America is struggling.
While this country and its people have faced their fair share of hardships, including the Great Depression, several wars, terrorist attacks, and countless devastating natural disasters, we are aware of the key attributes of our national identity: It seems that they are losing confidence in their ability to solve problems. Achieve what was once considered “impossible”.
That confidence stems from at least three prevalent traits: spontaneity, gratitude, and humility, which are now sorely lacking. (Related: Starr Parker: The reasons for our country’s decline are pretty clear)
Throughout nearly two and a half centuries of our existence, initiatives have been behind every aspect of America’s political and economic success. Initiative is tied to individual effort. It comes from optimism and a fundamental belief that you can do something. It is about recognizing agency, self-efficacy, and the inner field of control.
By contrast, our national discourse now focuses not on individual capabilities but on faceless collectives: “systemic racism,” “white supremacy,” and “patriarchy.” , “toxic masculinity,” “climate change,” etc. Ever-changing definitions somehow hinder individual success and threaten society as a whole, but individuals have little control over it. These gigantic social problems require equally large-scale remedies, such as dismantling the “institutions” of racism or fundamentally changing the climate, and therefore can only be addressed by governments. It is said (probably global government).
In the face of this relentless drumbeat of negativity, many otherwise grateful and optimistic young people are depressed, overwhelmed with anxiety and self-loathing, angry and desperate. Not surprising. It’s hard to be grateful when you’re bombarded with the message that everything around you is terrible.

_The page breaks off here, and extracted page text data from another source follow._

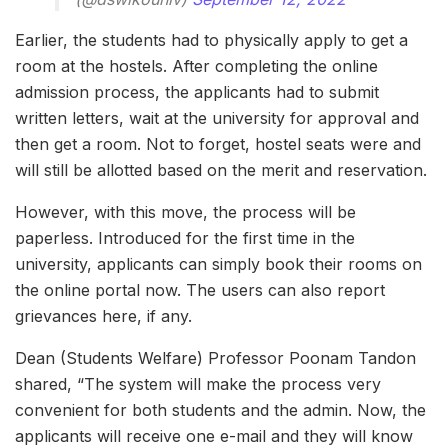
Earlier, the students had to physically apply to get a
room at the hostels. After completing the online
admission process, the applicants had to submit
written letters, wait at the university for approval and
then get a room. Not to forget, hostel seats were and
will still be allotted based on the merit and reservation.
However, with this move, the process will be
paperless. Introduced for the first time in the
university, applicants can simply book their rooms on
the online portal now. The users can also report
grievances here, if any.
Dean (Students Welfare) Professor Poonam Tandon
shared, “The system will make the process very
convenient for both students and the admin. Now, the
applicants will receive one e-mail and they will know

Contrary to popular narrative, victimhood is real. no empowering; it only depresses. A lack of gratitude quickly leads to a lack of spontaneity. After all, why bother? Is it any wonder, then, that these same demoralized young people want a bigger government with stronger control to “solve” the problems they have been told they cannot do? Is not it?
The third missing attribute is humility. This emphasizes my individual role in a thriving society and may seem contradictory. But it is essential to avoid arrogance, the opposite of humility.
If initiative is the mother of competence, arrogance breeds disaster. It happens as often in the private sector as it does in government.
Oceangate CEO Stockton Rush took people thousands of feet into the ocean on an experimental vessel he chose not to certify using nationally recognized safety standards. was arrogant, which he considered an unnecessary obstacle to his genius. On June 18, the Ocean Gate submarine imploded, killing five people, including Rush.
FTX founder Sam Bankman-Fried was arrogant when he swindled tens of billions of dollars from others via cryptocurrency exchanges, but he himself, and anyone else on his team, was arrogant. I wasn’t qualified to keep it. He had an estimated value of FTX of $32 billion until it collapsed spectacularly and went bankrupt. Banker Freed is on trial for fraud.
It was hubris that Elizabeth Holmes, the founder of Theranos, thought she could develop a machine that tested for multiple diseases using just a single drop of blood, without any knowledge of science or medicine. This is not possible with the most sophisticated machines ever developed. Holmes’ machine didn’t work at all, and she extorted more than $700 million from her investors.
Anthony Fauci, National Institute of Allergy and Infectious Diseases, Peter Daszak and EcoHealth Alliance fund ‘gain-of-function’ study to see if bat viruses can be genetically engineered to ‘jump’ into humans What it offered was arrogance, especially in large-scale environments. Foreign laboratories with inadequate safety protocols.
It is arrogant for people in government and media to act like they alone know the truth, or to censor public access to competing information.
And in the name of “saving the climate,” government officials say they can completely cut off energy sources, reduce or radically alter agricultural production, and shut down entire industries without dire consequences. What people assume is presumptuous.
This idea cannot come to dominate the American mind. We must refocus our attention on what enabled Americans to achieve greatness and overcome adversity. To thank our ancestors and those who, in spite of their failures, contributed to our freedom and prosperity. To focus on what each of us can do to be successful in our lives and solve the problems at hand. And we need to approach it with humility, recognizing both our own limitations and the reality that our most meaningful contributions often come from sources and people we don’t expect. I have.